Ne pas donner à une personnalité du Comex la fonction explicite d’avoir la charge du numérique, loin d’être un handicap, pourrait se révéler une réelle opportunité. Dans l’interview qu’il nous avait accordée pour le livre blanc « Quel avenir immédiat pour la Télévision face ou avec Internet ? » (téléchargement gratuit en ligne), Bruno Patino en charge de la stratégie numérique affirmait « Je ne conçois pas une organisation avec une business unit normale et une business unit numérique  séparées » bien que, dans les faits, France Télévisions était et est toujours organisée comme tel.

Retrouvez ci-dessous son interview.

Il est intéressant de constater que la vision proposée, lucide sur la problématique à laquelle doit faire face France Télévisions, ne se traduisait pas dans l’organisation.

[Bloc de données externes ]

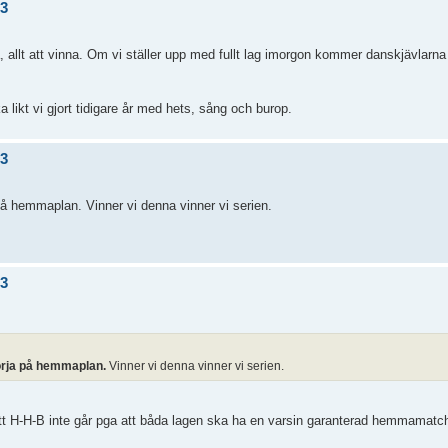
/3
ra, allt att vinna. Om vi ställer upp med fullt lag imorgon kommer danskjävlarn
likt vi gjort tidigare år med hets, sång och burop.
/3
 på hemmaplan. Vinner vi denna vinner vi serien.
/3
börja på hemmaplan.
Vinner vi denna vinner vi serien.
att H-H-B inte går pga att båda lagen ska ha en varsin garanterad hemmamatc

Pourtant, comme nous l’évoquons dans le livre blanc, à l’appui des différents entretiens que nous avons eus, il est difficile de mener à bien des projets transversaux avec une organisation verticale. Il existe pourtant bien des solutions pour adapter organisation et offre de services. A l’exemple de BBC Education qui dès 1996 est passée du TV Producer en charge de l’émission TV au Producer en charge de tout l’ensemble des supports liés à un programme, amenant la création d’une offre de programmes attractifs et performants qu’envient de nombreux éditeurs de contenus.

Mme ERNOTTE en  n’assignant pas formellement   le numérique à un membre du COMEX prépare peut-être les mentalités à ce que toutes les composantes  du groupe intègrent cette  mutation pour ancrer réellement France Télévisions dans l’ère numérique. A suivre.

Téléchargez gratuitement le Livre Blanc: cliquez ici

  Interview de Bruno PATINO

Bruno PATINO nous a accordé cette interview à titre personnel à l’occasion du Livre Blanc.

Jusqu’en Août 2015, il a été en charge la stratégie numérique de France Télévisions, fonctions auxquelles s’est ajoutée la Direction des Programmes et des Antennes du groupe à partir de 2013. Préalablement, il a travaillé dans plusieurs médias écrits et audiovisuels notamment Le Monde dont il a été Vice-Président, Hachette Livre, France Culture et Canal +. Auteur de plusieurs ouvrages, il a co-écrit avec Jean-François Fogel, « Une presse sans Gutenberg » (Grasset, 2005), sur l’impact d’Internet sur la presse et le journalisme et « La condition numérique » (Grasset, 2013) sur les transformations anthropologiques, sociales et économiques, induites par l’entrée dans l’ère du numérique.

 

Quelle est la stratégie numérique de France Télévisions ? Quel bilan tirez-vous des actions que vous avez menées ces dernières années ? Quelles évolutions à court terme ?

Pour moi, il n’y a pas d’un côté une stratégie numérique qu’il faut  développer le plus rapidement possible et de l’autre  une stratégie analogique  pour préserver l’existant le plus longtemps possible, pour « limiter la casse ». Avant, il y avait une stratégie de diffuseur mass-média dans une chaîne de valeur organisée plutôt de façon industrielle. Il faut une stratégie dans un univers de foisonnement de médias  de précision, où la télé de programmation et la télé de recommandation coexistent, où la réception peut avoir lieu en tout lieu à tous moment et de façon simultanée et non simultanée. Passionnant du point de vue sociologique, mais destructif du point de vue business.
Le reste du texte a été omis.